Excerpted data:
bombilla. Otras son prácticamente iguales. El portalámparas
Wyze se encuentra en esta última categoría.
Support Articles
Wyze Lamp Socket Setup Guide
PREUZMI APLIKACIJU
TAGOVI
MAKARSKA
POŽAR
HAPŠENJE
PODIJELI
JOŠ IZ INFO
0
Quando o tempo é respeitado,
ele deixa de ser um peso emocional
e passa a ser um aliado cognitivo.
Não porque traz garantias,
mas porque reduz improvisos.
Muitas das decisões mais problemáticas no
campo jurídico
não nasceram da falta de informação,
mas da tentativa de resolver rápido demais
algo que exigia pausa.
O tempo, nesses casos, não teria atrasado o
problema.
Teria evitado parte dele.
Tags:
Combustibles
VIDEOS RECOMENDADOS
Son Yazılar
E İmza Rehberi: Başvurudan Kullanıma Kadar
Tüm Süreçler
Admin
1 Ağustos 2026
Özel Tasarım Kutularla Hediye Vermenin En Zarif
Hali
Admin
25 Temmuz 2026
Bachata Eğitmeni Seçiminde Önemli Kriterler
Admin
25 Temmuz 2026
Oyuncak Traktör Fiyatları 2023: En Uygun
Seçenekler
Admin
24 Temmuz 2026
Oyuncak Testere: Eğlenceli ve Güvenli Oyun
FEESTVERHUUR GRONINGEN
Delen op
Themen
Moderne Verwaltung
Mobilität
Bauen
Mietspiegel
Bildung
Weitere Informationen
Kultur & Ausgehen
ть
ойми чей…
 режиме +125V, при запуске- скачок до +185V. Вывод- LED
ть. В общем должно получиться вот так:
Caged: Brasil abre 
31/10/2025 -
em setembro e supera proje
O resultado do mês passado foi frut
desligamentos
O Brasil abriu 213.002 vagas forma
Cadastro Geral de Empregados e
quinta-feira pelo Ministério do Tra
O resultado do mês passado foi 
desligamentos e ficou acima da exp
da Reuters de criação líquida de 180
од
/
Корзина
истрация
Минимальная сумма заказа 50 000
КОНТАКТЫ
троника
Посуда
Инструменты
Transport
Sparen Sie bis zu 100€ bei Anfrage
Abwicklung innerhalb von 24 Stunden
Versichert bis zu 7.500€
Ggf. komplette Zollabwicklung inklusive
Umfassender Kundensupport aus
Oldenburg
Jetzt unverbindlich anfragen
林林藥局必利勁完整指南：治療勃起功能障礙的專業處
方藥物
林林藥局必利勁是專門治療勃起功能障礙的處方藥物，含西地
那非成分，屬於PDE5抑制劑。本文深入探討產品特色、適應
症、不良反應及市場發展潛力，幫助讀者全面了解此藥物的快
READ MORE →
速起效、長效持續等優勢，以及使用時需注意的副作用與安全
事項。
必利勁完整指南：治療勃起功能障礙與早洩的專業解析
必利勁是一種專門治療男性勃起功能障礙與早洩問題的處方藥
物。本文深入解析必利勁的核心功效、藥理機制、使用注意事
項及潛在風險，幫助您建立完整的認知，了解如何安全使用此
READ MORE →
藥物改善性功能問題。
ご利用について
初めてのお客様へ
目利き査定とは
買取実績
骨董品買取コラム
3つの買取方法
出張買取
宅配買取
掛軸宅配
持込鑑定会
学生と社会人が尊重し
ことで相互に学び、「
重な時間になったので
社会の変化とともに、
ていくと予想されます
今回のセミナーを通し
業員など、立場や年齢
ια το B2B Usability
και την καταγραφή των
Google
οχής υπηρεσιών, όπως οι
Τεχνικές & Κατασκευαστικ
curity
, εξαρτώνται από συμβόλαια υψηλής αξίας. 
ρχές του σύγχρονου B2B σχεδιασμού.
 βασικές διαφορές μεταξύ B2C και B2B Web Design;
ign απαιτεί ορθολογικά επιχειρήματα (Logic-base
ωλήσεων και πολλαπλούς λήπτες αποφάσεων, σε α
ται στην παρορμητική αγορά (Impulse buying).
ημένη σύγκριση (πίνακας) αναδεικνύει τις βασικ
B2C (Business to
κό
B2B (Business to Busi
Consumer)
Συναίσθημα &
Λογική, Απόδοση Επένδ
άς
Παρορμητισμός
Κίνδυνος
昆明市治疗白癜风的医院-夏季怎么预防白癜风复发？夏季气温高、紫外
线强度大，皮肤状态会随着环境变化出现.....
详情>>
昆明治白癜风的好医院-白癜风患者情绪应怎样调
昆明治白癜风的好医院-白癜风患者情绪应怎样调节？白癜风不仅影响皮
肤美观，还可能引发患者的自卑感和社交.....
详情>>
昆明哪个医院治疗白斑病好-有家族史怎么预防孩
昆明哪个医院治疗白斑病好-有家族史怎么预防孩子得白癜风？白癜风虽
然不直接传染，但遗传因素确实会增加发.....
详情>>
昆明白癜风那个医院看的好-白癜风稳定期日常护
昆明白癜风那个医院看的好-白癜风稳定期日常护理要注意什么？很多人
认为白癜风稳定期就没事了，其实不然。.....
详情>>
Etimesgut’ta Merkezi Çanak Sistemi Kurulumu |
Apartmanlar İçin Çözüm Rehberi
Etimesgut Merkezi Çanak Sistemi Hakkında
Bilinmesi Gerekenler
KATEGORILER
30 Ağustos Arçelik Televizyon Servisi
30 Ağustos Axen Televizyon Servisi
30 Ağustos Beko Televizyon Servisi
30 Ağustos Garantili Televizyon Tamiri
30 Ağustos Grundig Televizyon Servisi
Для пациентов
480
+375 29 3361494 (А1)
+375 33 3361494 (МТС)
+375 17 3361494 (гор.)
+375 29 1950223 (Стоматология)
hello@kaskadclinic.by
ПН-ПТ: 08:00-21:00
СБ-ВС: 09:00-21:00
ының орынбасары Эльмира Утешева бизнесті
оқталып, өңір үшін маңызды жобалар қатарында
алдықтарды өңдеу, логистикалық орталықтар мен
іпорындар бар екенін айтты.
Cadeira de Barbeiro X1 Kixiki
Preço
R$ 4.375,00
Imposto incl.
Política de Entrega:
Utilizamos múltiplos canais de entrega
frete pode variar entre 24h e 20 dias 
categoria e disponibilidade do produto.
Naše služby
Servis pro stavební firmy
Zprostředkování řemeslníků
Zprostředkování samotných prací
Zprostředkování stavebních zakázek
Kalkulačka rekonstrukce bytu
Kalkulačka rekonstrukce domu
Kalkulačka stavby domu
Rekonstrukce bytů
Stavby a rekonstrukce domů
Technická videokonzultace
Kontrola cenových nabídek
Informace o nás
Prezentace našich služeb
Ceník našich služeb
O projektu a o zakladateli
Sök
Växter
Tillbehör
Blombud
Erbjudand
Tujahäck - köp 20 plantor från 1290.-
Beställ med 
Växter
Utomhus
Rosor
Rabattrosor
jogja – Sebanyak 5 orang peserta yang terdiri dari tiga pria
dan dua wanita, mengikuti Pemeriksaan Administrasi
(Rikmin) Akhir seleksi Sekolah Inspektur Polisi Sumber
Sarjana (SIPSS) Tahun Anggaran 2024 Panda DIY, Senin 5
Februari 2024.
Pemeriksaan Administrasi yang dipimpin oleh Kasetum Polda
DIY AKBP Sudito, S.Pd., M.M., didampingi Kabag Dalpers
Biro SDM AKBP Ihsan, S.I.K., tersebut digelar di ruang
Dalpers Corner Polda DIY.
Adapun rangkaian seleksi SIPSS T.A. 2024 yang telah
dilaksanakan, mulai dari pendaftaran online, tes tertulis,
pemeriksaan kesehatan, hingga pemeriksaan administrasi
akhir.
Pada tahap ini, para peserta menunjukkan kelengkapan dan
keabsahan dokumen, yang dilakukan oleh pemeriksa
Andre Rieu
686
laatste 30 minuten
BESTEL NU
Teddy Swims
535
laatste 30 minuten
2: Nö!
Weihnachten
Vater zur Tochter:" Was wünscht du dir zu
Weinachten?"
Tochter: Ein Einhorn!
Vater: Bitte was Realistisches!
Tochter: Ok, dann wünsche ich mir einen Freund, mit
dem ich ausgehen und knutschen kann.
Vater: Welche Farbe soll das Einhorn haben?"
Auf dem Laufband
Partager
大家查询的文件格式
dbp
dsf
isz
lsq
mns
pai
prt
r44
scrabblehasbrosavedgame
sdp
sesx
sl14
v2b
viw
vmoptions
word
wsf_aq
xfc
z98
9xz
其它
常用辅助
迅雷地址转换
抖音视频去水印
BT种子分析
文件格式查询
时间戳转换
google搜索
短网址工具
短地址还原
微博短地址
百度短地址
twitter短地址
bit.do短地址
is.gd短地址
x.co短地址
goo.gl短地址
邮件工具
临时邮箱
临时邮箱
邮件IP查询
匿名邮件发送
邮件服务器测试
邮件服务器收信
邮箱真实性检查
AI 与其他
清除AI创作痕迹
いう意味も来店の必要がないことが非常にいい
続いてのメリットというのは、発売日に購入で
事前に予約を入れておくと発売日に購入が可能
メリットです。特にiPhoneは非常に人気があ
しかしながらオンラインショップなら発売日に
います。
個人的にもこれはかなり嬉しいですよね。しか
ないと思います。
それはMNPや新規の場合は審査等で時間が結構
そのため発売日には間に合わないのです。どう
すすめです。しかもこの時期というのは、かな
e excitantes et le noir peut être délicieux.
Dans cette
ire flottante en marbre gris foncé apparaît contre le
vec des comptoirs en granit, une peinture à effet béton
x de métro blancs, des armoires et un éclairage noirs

Exercise objective:
Look above for the line with "Pemeriksaan Administrasi yang" and the line with "ire flottante en"; transcribe both and all lines in between, exactly, and nothing else.

Task result:
Pemeriksaan Administrasi yang dipimpin oleh Kasetum Polda
DIY AKBP Sudito, S.Pd., M.M., didampingi Kabag Dalpers
Biro SDM AKBP Ihsan, S.I.K., tersebut digelar di ruang
Dalpers Corner Polda DIY.
Adapun rangkaian seleksi SIPSS T.A. 2024 yang telah
dilaksanakan, mulai dari pendaftaran online, tes tertulis,
pemeriksaan kesehatan, hingga pemeriksaan administrasi
akhir.
Pada tahap ini, para peserta menunjukkan kelengkapan dan
keabsahan dokumen, yang dilakukan oleh pemeriksa
Andre Rieu
686
laatste 30 minuten
BESTEL NU
Teddy Swims
535
laatste 30 minuten
2: Nö!
Weihnachten
Vater zur Tochter:" Was wünscht du dir zu
Weinachten?"
Tochter: Ein Einhorn!
Vater: Bitte was Realistisches!
Tochter: Ok, dann wünsche ich mir einen Freund, mit
dem ich ausgehen und knutschen kann.
Vater: Welche Farbe soll das Einhorn haben?"
Auf dem Laufband
Partager
大家查询的文件格式
dbp
dsf
isz
lsq
mns
pai
prt
r44
scrabblehasbrosavedgame
sdp
sesx
sl14
v2b
viw
vmoptions
word
wsf_aq
xfc
z98
9xz
其它
常用辅助
迅雷地址转换
抖音视频去水印
BT种子分析
文件格式查询
时间戳转换
google搜索
短网址工具
短地址还原
微博短地址
百度短地址
twitter短地址
bit.do短地址
is.gd短地址
x.co短地址
goo.gl短地址
邮件工具
临时邮箱
临时邮箱
邮件IP查询
匿名邮件发送
邮件服务器测试
邮件服务器收信
邮箱真实性检查
AI 与其他
清除AI创作痕迹
いう意味も来店の必要がないことが非常にいい
続いてのメリットというのは、発売日に購入で
事前に予約を入れておくと発売日に購入が可能
メリットです。特にiPhoneは非常に人気があ
しかしながらオンラインショップなら発売日に
います。
個人的にもこれはかなり嬉しいですよね。しか
ないと思います。
それはMNPや新規の場合は審査等で時間が結構
そのため発売日には間に合わないのです。どう
すすめです。しかもこの時期というのは、かな
e excitantes et le noir peut être délicieux.
Dans cette
ire flottante en marbre gris foncé apparaît contre le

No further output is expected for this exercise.